Do lado de quem recebe e adere a tais ideias, podemos pensar, com base em Adorno (2009), que aderir ao que está ganhando ou se coloca de modo pungente, sem contradições, demanda menos independência e coragem. Isso acontece, sobretudo, porque os receptores se encontram em uma realidade em que não suportam correr mais riscos, vivendo em uma situação de dependência, na qual não se sentem autônomos o suficiente para pensar ou fazer oposição.

Portanto, para justificar e conquistar adesão a seus métodos, o Movimento emprega dois estratagemas: tomar a doutrinação como um fato real e indubitável – “estratagema fait accompli” – e considerar que a situação exige medidas urgentes e cabais – “estratagema da última hora”. Se a situação é vista como perigosa, catastrófica, segue-se a ideia de realizar alguma ação, muitas vezes com conotações de violência e brutalidade essa é a consequência do estratagema da última hora, claramente presente nos métodos do Movimento.

O Movimento Escola sem Partido incita a urgência da ação, por isso seu site traz modelos de anteprojetos de lei de nível federal, estadual e municipal (ESCOLA SEM PARTIDO, 2019c). Além disso, esses anteprojetos incitam a prática da denúncia, simulando, com isso, proximidade com quem se acerca do movimento, como se lê no Art. 11° da PL nº 246: “O Poder Público contará com canal de comunicação destinado ao recebimento de reclamações relacionadas ao descumprimento desta Lei, assegurado o anonimato” (BRASIL, 2019).

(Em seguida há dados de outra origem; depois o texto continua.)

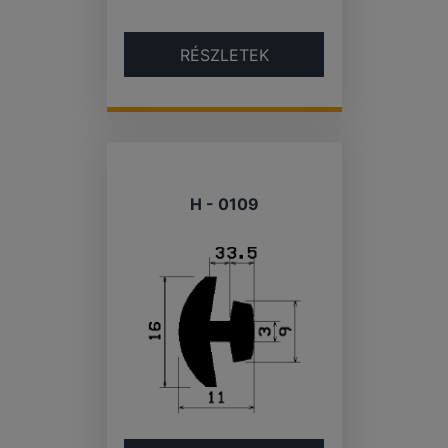
RÉSZLETEK
H - 0109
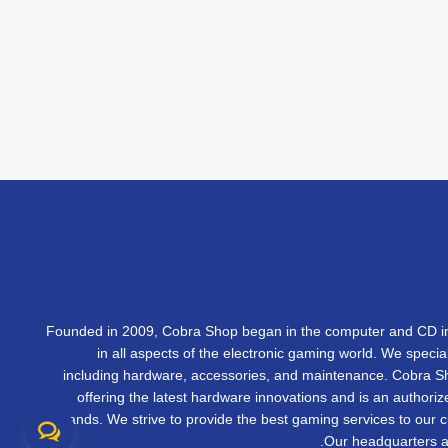
Founded in 2009, Cobra Shop began in the computer and CD in
in all aspects of the electronic gaming world. We specia
including hardware, accessories, and maintenance. Cobra 
offering the latest hardware innovations and is an authorize
brands. We strive to provide the best gaming services to our 
Our headquarters ar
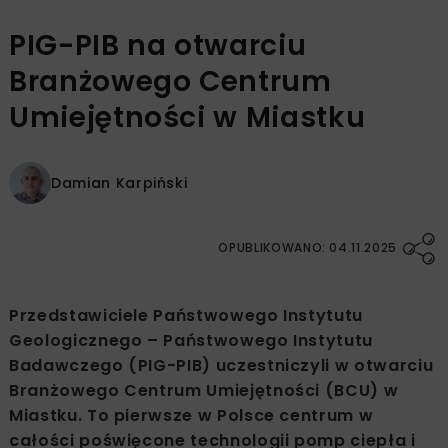
PIG-PIB na otwarciu
Branżowego Centrum
Umiejętności w Miastku
Damian Karpiński
OPUBLIKOWANO: 04.11.2025
Przedstawiciele Państwowego Instytutu
Geologicznego – Państwowego Instytutu
Badawczego (PIG-PIB) uczestniczyli w otwarciu
Branżowego Centrum Umiejętności (BCU) w
Miastku. To pierwsze w Polsce centrum w
całości poświęcone technologii pomp ciepła i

Desse modo, a desconfiança em relação às escolas e aos professores se imiscui como estímulo nos discursos do Movimento e buscam justificar a violência contra os professores e os intelectuais, de maneira a provocar reações violentas não mais contidas (posto que o Movimento busca se legitimar por seus projetos de lei). Como se trata de um movimento que apregoa o controle e a denúncia, isso recai sobre o professor, que na verdade tem um poder limitado, ou, nas palavras de Adorno (1995a, p. 103), um poder que “parodia o poder verdadeiro”, que se dá sobre indefesos e que, por isso mesmo, é passível de controle e punição.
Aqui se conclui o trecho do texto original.